*Task instructions*.
Below are the entries. Print only the lines starting at the one with "Не можете найти деталь?" and ending at the one with "КДК, у якого", exactly, with no pictures.

*Supplied material*.
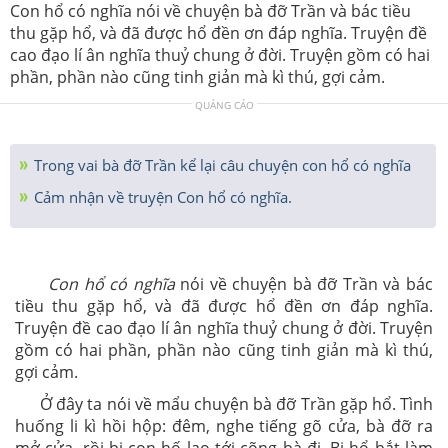
Con hổ có nghĩa nói về chuyện bà đỡ Trần và bác tiều
thu gặp hổ, và đã được hổ đền ơn đáp nghĩa. Truyện đề
cao đạo lí ân nghĩa thuỷ chung ở đời. Truyện gồm có hai
phần, phần nào cũng tinh giản mà kì thú, gợi cảm.
QUẢNG CÁO
Trong vai bà đỡ Trần kể lại câu chuyện con hổ có nghĩa
Cảm nhận về truyện Con hổ có nghĩa.
Con hổ có nghĩa
nói về chuyện bà đỡ Trần và bác
tiều thu gặp hổ, và đã được hổ đền ơn đáp nghĩa.
Truyện đề cao đạo lí ân nghĩa thuỷ chung ở đời. Truyện
gồm có hai phần, phần nào cũng tinh giản mà kì thú,
gợi cảm.
Ở đây ta nói về mẩu chuyện bà đỡ Trần gặp hổ. Tình
huống li kì hồi hộp: đêm, nghe tiếng gõ cửa, bà đỡ ra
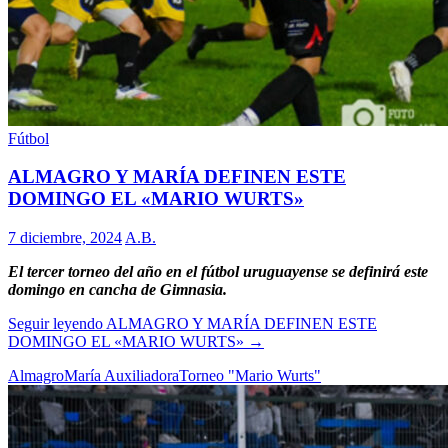
Fútbol
ALMAGRO Y MARÍA DEFINEN ESTE
DOMINGO EL «MARIO WURTS»
7 diciembre, 2024
A.B.
El tercer torneo del año en el fútbol uruguayense se definirá este
domingo en cancha de Gimnasia.
Seguir leyendo
ALMAGRO Y MARÍA DEFINEN ESTE
DOMINGO EL «MARIO WURTS»
→
Almagro
María Auxiliadora
Torneo "Mario Wurts"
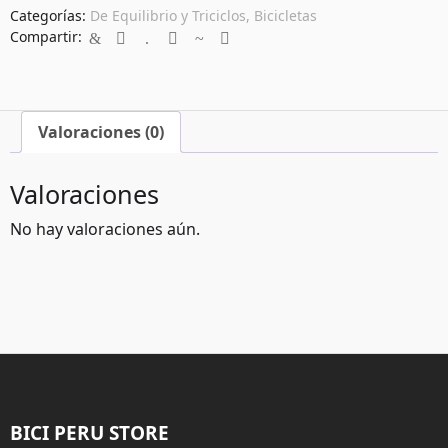
Categorías:
De Equilibrio y Triciclos
,
Bicicletas
Compartir:
Valoraciones (0)
Valoraciones
No hay valoraciones aún.
BICI PERU STORE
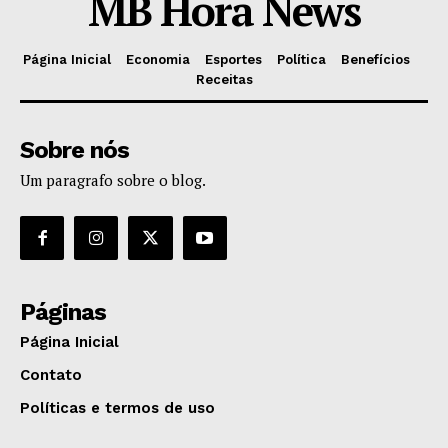
MB Hora News
Página Inicial
Economia
Esportes
Política
Benefícios
Receitas
Sobre nós
Um paragrafo sobre o blog.
Páginas
Página Inicial
Contato
Políticas e termos de uso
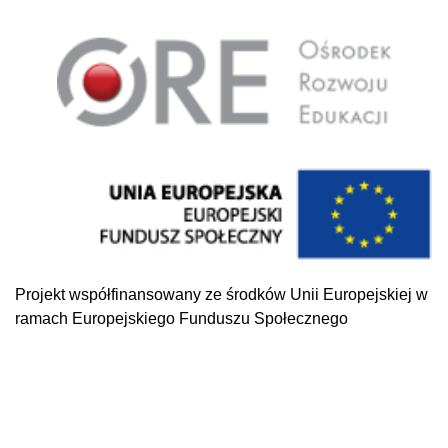
Projekt współfinansowany ze środków Unii Europejskiej w
ramach Europejskiego Funduszu Społecznego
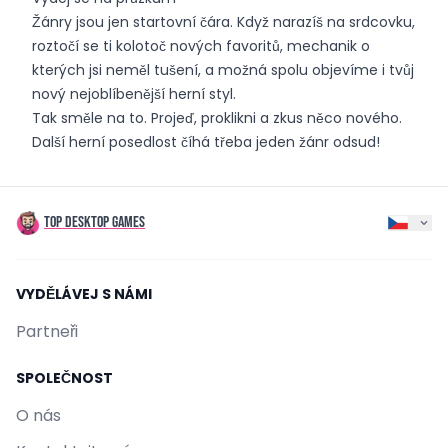
Žánry jsou jen startovní čára. Když narazíš na srdcovku,
roztočí se ti kolotoč nových favoritů, mechanik o
kterých jsi neměl tušení, a možná spolu objevíme i tvůj
nový nejoblíbenější herní styl.
Tak směle na to. Projeď, proklikni a zkus něco nového.
Další herní posedlost číhá třeba jeden žánr odsud!
TOP DESKTOP GAMES
VYDĚLÁVEJ S NÁMI
Partneři
SPOLEČNOST
O nás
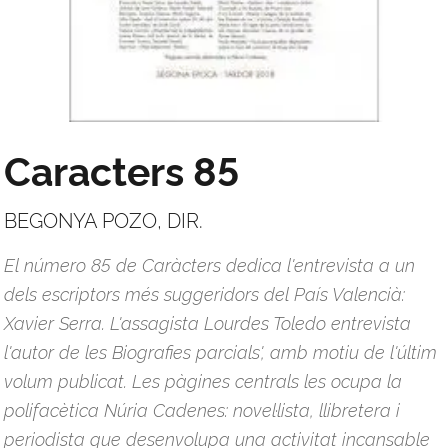
Caracters 85
BEGONYA POZO, DIR.
El número 85 de Caràcters dedica l'entrevista a un
dels escriptors més suggeridors del País Valencià:
Xavier Serra. L'assagista Lourdes Toledo entrevista
l'autor de les Biografies parcials', amb motiu de l'últim
volum publicat. Les pàgines centrals les ocupa la
polifacètica Núria Cadenes: novel·lista, llibretera i
periodista que desenvolupa una activitat incansable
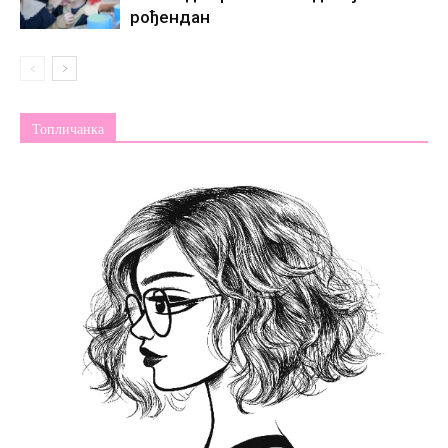
рођендан
Топличанка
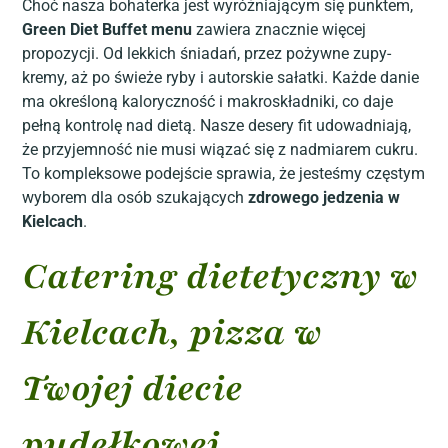
Choć nasza bohaterka jest wyróżniającym się punktem,
Green Diet Buffet menu
zawiera znacznie więcej
propozycji. Od lekkich śniadań, przez pożywne zupy-
kremy, aż po świeże ryby i autorskie sałatki. Każde danie
ma określoną kaloryczność i makroskładniki, co daje
pełną kontrolę nad dietą. Nasze desery fit udowadniają,
że przyjemność nie musi wiązać się z nadmiarem cukru.
To kompleksowe podejście sprawia, że jesteśmy częstym
wyborem dla osób szukających
zdrowego jedzenia w
Kielcach
.
Catering dietetyczny w
Kielcach, pizza w
Twojej diecie
pudełkowej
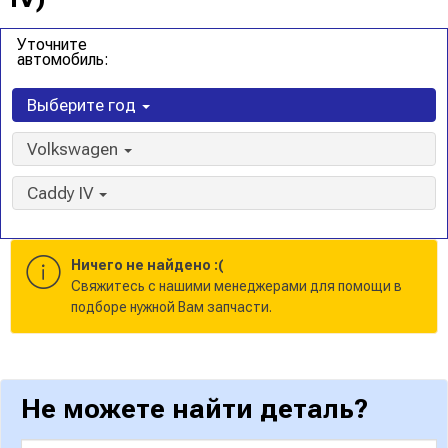
Уточните
автомобиль:
Выберите год
Volkswagen
Caddy IV
Ничего не найдено :(
Cвяжитесь с нашими менеджерами для помощи в
подборе нужной Вам запчасти.
Не можете найти деталь?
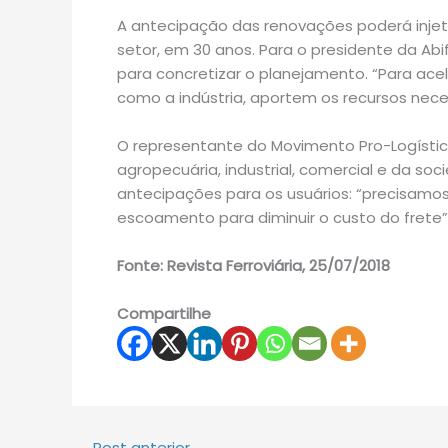
A antecipação das renovações poderá injet
setor, em 30 anos. Para o presidente da Abif
para concretizar o planejamento. “Para acel
como a indústria, aportem os recursos neces
O representante do Movimento Pro-Logíst
agropecuária, industrial, comercial e da soc
antecipações para os usuários: “precisamos
escoamento para diminuir o custo do frete”
Fonte: Revista Ferroviária, 25/07/2018
Compartilhe
←
Post anterior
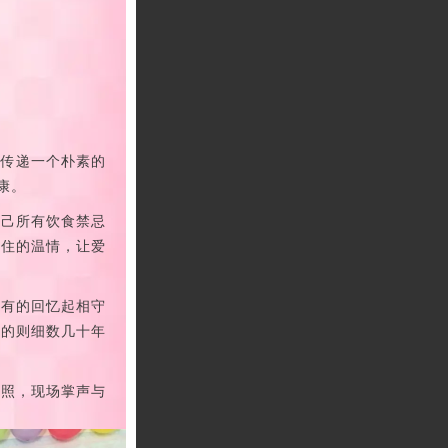
日传递一个朴素的
康。
自己所有饮食禁忌
不住的温情，让爱
；有的回忆起相守
有的则细数几十年
合照，现场掌声与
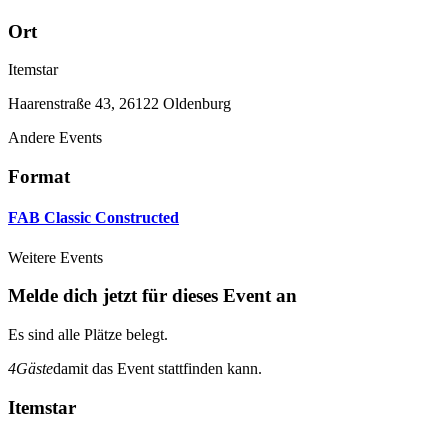
Ort
Itemstar
Haarenstraße 43, 26122 Oldenburg
Andere Events
Format
FAB Classic Constructed
Weitere Events
Melde dich jetzt für dieses Event an
Es sind alle Plätze belegt.
4
Gäste
damit das Event stattfinden kann.
Itemstar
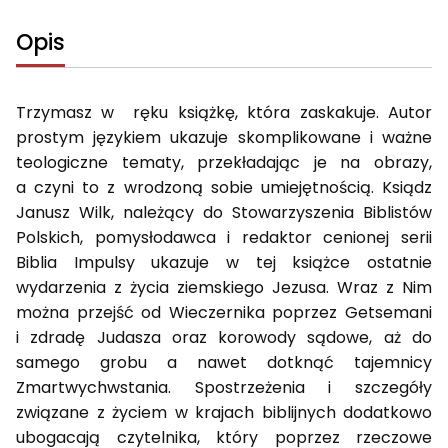
Opis
Trzymasz w ręku książkę, która zaskakuje. Autor
prostym językiem ukazuje skomplikowane i ważne
teologiczne tematy, przekładając je na obrazy,
a czyni to z wrodzoną sobie umiejętnością. Ksiądz
Janusz Wilk, należący do Stowarzyszenia Biblistów
Polskich, pomysłodawca i redaktor cenionej serii
Biblia Impulsy ukazuje w tej książce ostatnie
wydarzenia z życia ziemskiego Jezusa. Wraz z Nim
można przejść od Wieczernika poprzez Getsemani
i zdradę Judasza oraz korowody sądowe, aż do
samego grobu a nawet dotknąć tajemnicy
Zmartwychwstania. Spostrzeżenia i szczegóły
związane z życiem w krajach biblijnych dodatkowo
ubogacają czytelnika, który poprzez rzeczowe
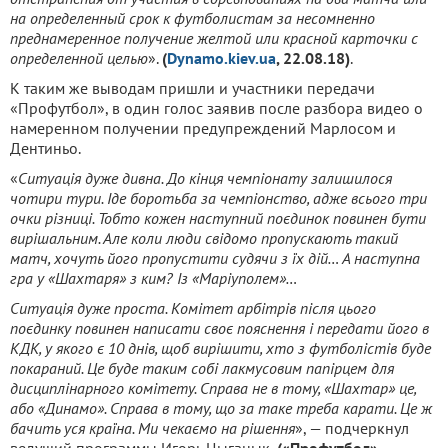
на определенный срок к футболистам за несомненно
преднамеренное получение желтой или красной карточки с
определенной целью
».
(
Dynamo.kiev.ua
, 22.08.18)
.
К таким же выводам пришли и участники передачи
«Профутбол», в один голос заявив после разбора видео о
намеренном получении предупреждений Марлосом и
Дентиньо.
«
Ситуація дуже дивна. До кінця чемпіонату залишилося
чотири тури. Іде боротьба за чемпіонство, адже всього три
очки різниці. Тобто кожен наступний поєдинок повинен бути
вирішальним. Але коли люди свідомо пропускають такий
матч, хочуть його пропустити судячи з їх дій… А наступна
гра у «Шахтаря» з ким? Із «Маріуполем»…
Ситуація дуже проста. Комітет арбітрів після цього
поєдинку повинен написати своє пояснення і передати його в
КДК, у якого є 10 днів, щоб вирішити, хто з футболістів буде
покараний. Це буде таким собі лакмусовим папірцем для
дисциплінарного комітету. Справа не в тому, «Шахтар» це,
або «Динамо». Справа в тому, що за таке треба карати. Це ж
бачить уся країна. Ми чекаємо на рішення
», — подчеркнул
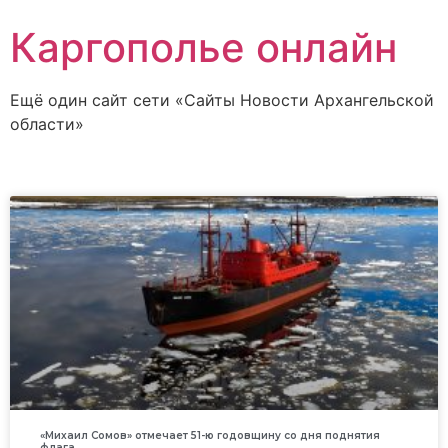
Каргополье онлайн
Ещё один сайт сети «Сайты Новости Архангельской
области»
«Михаил Сомов» отмечает 51-ю годовщину со дня поднятия
флага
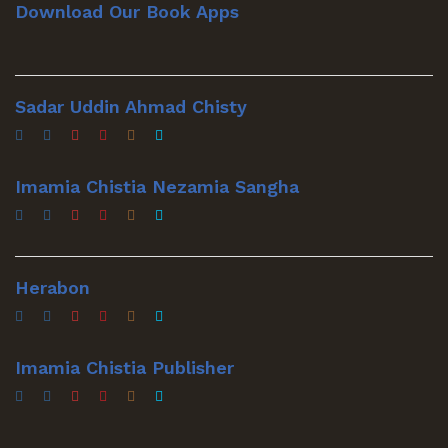
Download Our Book Apps
Sadar Uddin Ahmad Chisty
Imamia Chistia Nezamia Sangha
Herabon
Imamia Chistia Publisher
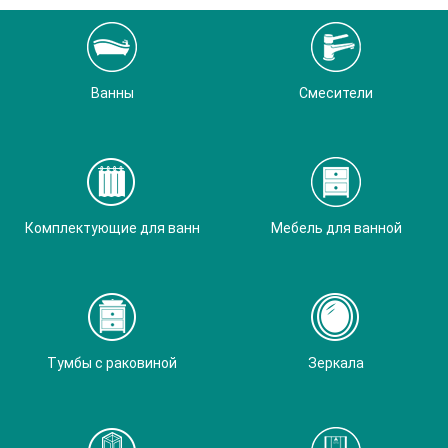
Ванны
Смесители
Комплектующие для ванн
Мебель для ванной
Тумбы с раковиной
Зеркала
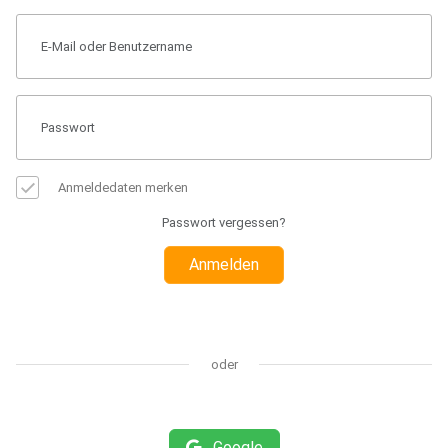
Anmeldedaten merken
Passwort vergessen?
Anmelden
oder
Google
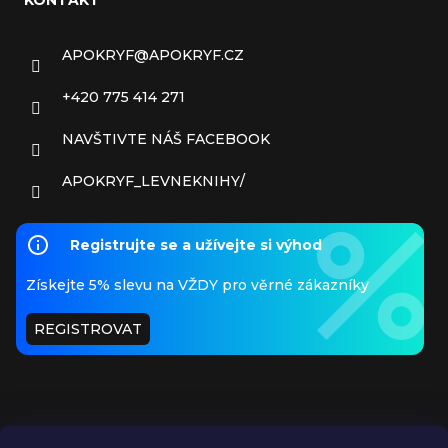
APOKRYF
@
APOKRYF.CZ
+420 775 414 271
NAVŠTIVTE NÁŠ FACEBOOK
APOKRYF_LEVNEKNIHY/
Registrujte se a užívejte si výhod
Získejte 5% slevu na VŽDY pro věrné zákazníky
REGISTROVAT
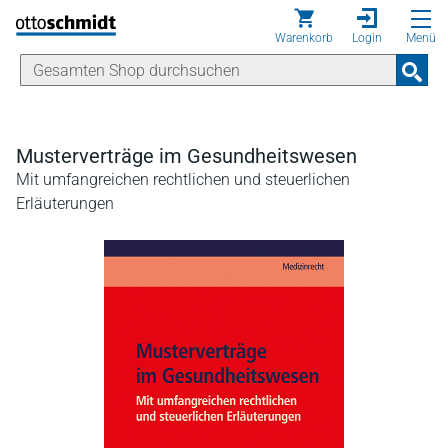
Direkt zum Inhalt
Warenkorb
Login
Menü
Musterverträge im Gesundheitswesen
Mit umfangreichen rechtlichen und steuerlichen
Erläuterungen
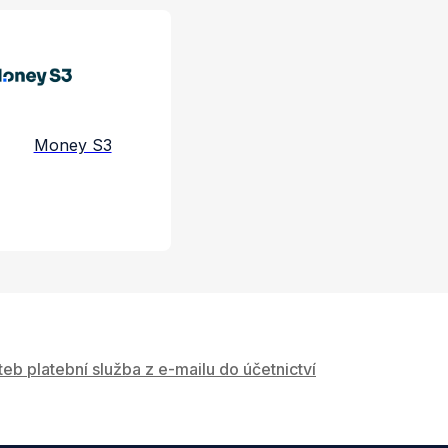
e a služby
Money S3
teb platební služba z e-mailu do účetnictví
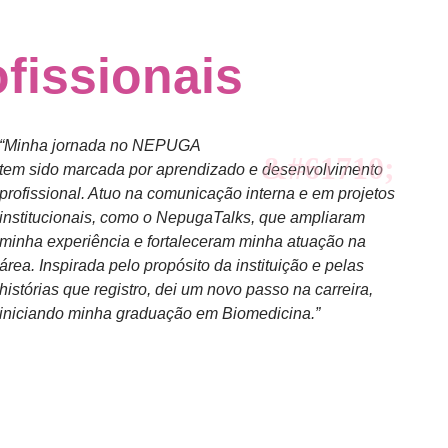
fissionais
“Minha jornada no NEPUGA
tem sido marcada por aprendizado e desenvolvimento
profissional. Atuo na comunicação interna e em projetos
institucionais, como o NepugaTalks, que ampliaram
minha experiência e fortaleceram minha atuação na
área. Inspirada pelo propósito da instituição e pelas
histórias que registro, dei um novo passo na carreira,
iniciando minha graduação em Biomedicina.”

*Solution to this exercise*.
Не можете найти деталь?
A antecipação das renovações poderá injet
setor, em 30 anos. Para o presidente da Abif
para concretizar o planejamento. “Para acel
como a indústria, aportem os recursos neces
O representante do Movimento Pro-Logíst
agropecuária, industrial, comercial e da soc
antecipações para os usuários: “precisamos
escoamento para diminuir o custo do frete”
Fonte: Revista Ferroviária, 25/07/2018
Compartilhe
←
Post anterior
日传递一个朴素的
康。
自己所有饮食禁忌
不住的温情，让爱
；有的回忆起相守
有的则细数几十年
合照，现场掌声与
Ort
Itemstar
Haarenstraße 43, 26122 Oldenburg
Andere Events
Format
FAB Classic Constructed
Weitere Events
Melde dich jetzt für dieses Event an
Es sind alle Plätze belegt.
4
Gäste
damit das Event stattfinden kann.
Itemstar
Opis
Trzymasz w ręku książkę, która zaskakuje. Autor
prostym językiem ukazuje skomplikowane i ważne
teologiczne tematy, przekładając je na obrazy,
a czyni to z wrodzoną sobie umiejętnością. Ksiądz
Janusz Wilk, należący do Stowarzyszenia Biblistów
Polskich, pomysłodawca i redaktor cenionej serii
Biblia Impulsy ukazuje w tej książce ostatnie
wydarzenia z życia ziemskiego Jezusa. Wraz z Nim
można przejść od Wieczernika poprzez Getsemani
i zdradę Judasza oraz korowody sądowe, aż do
samego grobu a nawet dotknąć tajemnicy
Zmartwychwstania. Spostrzeżenia i szczegóły
związane z życiem w krajach biblijnych dodatkowo
ubogacają czytelnika, który poprzez rzeczowe
на определенный срок к футболистам за несомненно
преднамеренное получение желтой или красной карточки с
определенной целью
».
(
Dynamo.kiev.ua
, 22.08.18)
.
К таким же выводам пришли и участники передачи
«Профутбол», в один голос заявив после разбора видео о
намеренном получении предупреждений Марлосом и
Дентиньо.
«
Ситуація дуже дивна. До кінця чемпіонату залишилося
чотири тури. Іде боротьба за чемпіонство, адже всього три
очки різниці. Тобто кожен наступний поєдинок повинен бути
вирішальним. Але коли люди свідомо пропускають такий
матч, хочуть його пропустити судячи з їх дій… А наступна
гра у «Шахтаря» з ким? Із «Маріуполем»…
Ситуація дуже проста. Комітет арбітрів після цього
поєдинку повинен написати своє пояснення і передати його в
КДК, у якого є 10 днів, щоб вирішити, хто з футболістів буде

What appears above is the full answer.